START EXTRACTED DATA

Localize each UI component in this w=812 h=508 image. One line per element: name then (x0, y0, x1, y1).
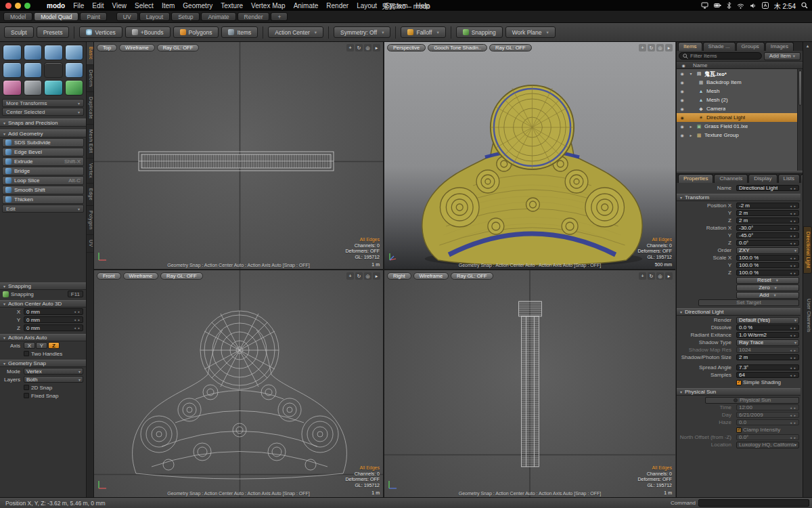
shading-mode-button[interactable]: Gooch Tone Shadin.. (428, 44, 487, 51)
vtab-user-channels[interactable]: User Channels (803, 294, 812, 337)
raygl-button[interactable]: Ray GL: OFF (157, 44, 200, 51)
tab-lists[interactable]: Lists (778, 174, 800, 183)
disclosure-icon[interactable] (688, 71, 694, 76)
dissolve-field[interactable]: 0.0 % (736, 324, 799, 331)
menu-item[interactable]: Item (158, 2, 179, 9)
sds-subdivide-tool[interactable]: SDS Subdivide (2, 138, 84, 147)
wifi-icon[interactable] (737, 3, 744, 9)
rotation-y-field[interactable]: -45.0° (736, 232, 799, 238)
viewport-flyout-icon[interactable] (373, 44, 380, 51)
raygl-button[interactable]: Ray GL: OFF (489, 44, 532, 51)
sculpt-button[interactable]: Sculpt (4, 26, 34, 38)
tab-properties[interactable]: Properties (678, 174, 713, 183)
transform-section-header[interactable]: Transform (677, 194, 800, 201)
item-row-scene[interactable]: 鬼瓦.lxo* (677, 69, 803, 78)
falloff-dropdown[interactable]: Falloff (401, 26, 445, 38)
zero-button[interactable]: Zero (736, 284, 799, 291)
tab-layout[interactable]: Layout (139, 12, 171, 21)
menu-vertex-map[interactable]: Vertex Map (247, 2, 290, 9)
tab-channels[interactable]: Channels (714, 174, 748, 183)
orbit-icon[interactable] (355, 272, 363, 280)
reset-button[interactable]: Reset (736, 277, 799, 284)
view-type-button[interactable]: Front (97, 272, 121, 280)
vtab-edge[interactable]: Edge (87, 184, 93, 206)
edit-dropdown[interactable]: Edit (2, 205, 84, 213)
vtab-mesh-edit[interactable]: Mesh Edit (87, 125, 93, 158)
menu-layout[interactable]: Layout (353, 2, 381, 9)
soft-drag-tool-icon[interactable] (24, 62, 43, 78)
item-list-scrollbar[interactable] (797, 69, 803, 171)
axis-y-button[interactable]: Y (36, 342, 47, 349)
tab-display[interactable]: Display (748, 174, 777, 183)
raygl-button[interactable]: Ray GL: OFF (160, 272, 203, 280)
tab-add-layout[interactable]: + (271, 12, 288, 21)
menu-texture[interactable]: Texture (217, 2, 247, 9)
window-zoom-button[interactable] (24, 3, 30, 9)
command-input[interactable] (698, 499, 809, 507)
filter-items-input[interactable]: Filter Items (679, 52, 762, 60)
rotate-tool-icon[interactable] (24, 45, 43, 60)
view-type-button[interactable]: Perspective (387, 44, 426, 51)
smooth-shift-tool[interactable]: Smooth Shift (2, 186, 84, 194)
window-minimize-button[interactable] (15, 3, 21, 9)
visibility-eye-icon[interactable] (678, 132, 686, 138)
menu-edit[interactable]: Edit (88, 2, 108, 9)
viewport-flyout-icon[interactable] (665, 44, 673, 51)
tab-items[interactable]: Items (678, 42, 702, 51)
physical-sun-section-header[interactable]: Physical Sun (677, 388, 800, 396)
items-mode-button[interactable]: Items (221, 26, 258, 38)
two-handles-checkbox[interactable] (24, 351, 29, 356)
view-type-button[interactable]: Top (97, 44, 117, 51)
rotation-x-field[interactable]: -30.0° (736, 225, 799, 231)
geometry-snap-header[interactable]: Geometry Snap (0, 360, 86, 367)
zoom-icon[interactable] (656, 272, 664, 280)
symmetry-dropdown[interactable]: Symmetry: Off (334, 26, 390, 38)
order-dropdown[interactable]: ZXY (736, 247, 799, 254)
raygl-button[interactable]: Ray GL: OFF (451, 272, 493, 280)
menu-modo[interactable]: modo (43, 2, 69, 9)
directional-light-section-header[interactable]: Directional Light (677, 308, 800, 316)
item-row-camera[interactable]: Camera (677, 104, 803, 113)
item-row-grass-field[interactable]: Grass Field 01.lxe (677, 122, 803, 131)
shading-mode-button[interactable]: Wireframe (413, 272, 449, 280)
render-dropdown[interactable]: Default (Yes) (736, 317, 799, 324)
smooth-tool-icon[interactable] (44, 80, 63, 96)
vtab-duplicate[interactable]: Duplicate (87, 92, 93, 125)
shadow-photon-size-field[interactable]: 2 m (736, 354, 799, 360)
axis-x-button[interactable]: X (24, 342, 35, 349)
menu-system[interactable]: System (381, 2, 411, 9)
view-type-button[interactable]: Right (387, 272, 411, 280)
menu-render[interactable]: Render (322, 2, 353, 9)
snapping-section-header[interactable]: Snapping (0, 282, 86, 290)
vertices-mode-button[interactable]: Vertices (79, 26, 122, 38)
zoom-icon[interactable] (364, 272, 371, 280)
collapse-up-icon[interactable] (803, 43, 812, 49)
more-transforms-dropdown[interactable]: More Transforms (2, 99, 84, 107)
radiant-exitance-field[interactable]: 1.0 W/srm2 (736, 332, 799, 338)
menu-view[interactable]: View (108, 2, 131, 9)
item-row-mesh-2[interactable]: Mesh (2) (677, 96, 803, 104)
zoom-icon[interactable] (656, 44, 664, 51)
vtab-vertex[interactable]: Vertex (87, 158, 93, 184)
tab-images[interactable]: Images (765, 42, 794, 51)
samples-field[interactable]: 64 (736, 372, 799, 378)
position-x-field[interactable]: -2 m (736, 203, 799, 209)
polygons-mode-button[interactable]: Polygons (173, 26, 219, 38)
orbit-icon[interactable] (648, 44, 655, 51)
simple-shading-checkbox[interactable] (736, 380, 742, 385)
tab-render[interactable]: Render (238, 12, 270, 21)
menu-animate[interactable]: Animate (290, 2, 323, 9)
item-row-mesh[interactable]: Mesh (677, 87, 803, 96)
shading-mode-button[interactable]: Wireframe (119, 44, 155, 51)
viewport-perspective[interactable]: Perspective Gooch Tone Shadin.. Ray GL: … (384, 42, 675, 269)
disclosure-icon[interactable] (688, 133, 694, 137)
loop-slice-tool[interactable]: Loop SliceAlt-C (2, 176, 84, 185)
pan-icon[interactable] (346, 44, 354, 51)
flower-tool-icon[interactable] (3, 80, 22, 96)
tab-groups[interactable]: Groups (736, 42, 765, 51)
scale-y-field[interactable]: 100.0 % (736, 262, 799, 268)
tab-shader-tree[interactable]: Shade ... (703, 42, 736, 51)
scale-z-field[interactable]: 100.0 % (736, 270, 799, 276)
tab-animate[interactable]: Animate (201, 12, 235, 21)
menu-help[interactable]: Help (412, 2, 434, 9)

END EXTRACTED DATA

WHAT THE TASK ASKS> For each line above that has the word "disclosure", add one to a tally, and report the final tally alone.

YOUR RESPONSE> 2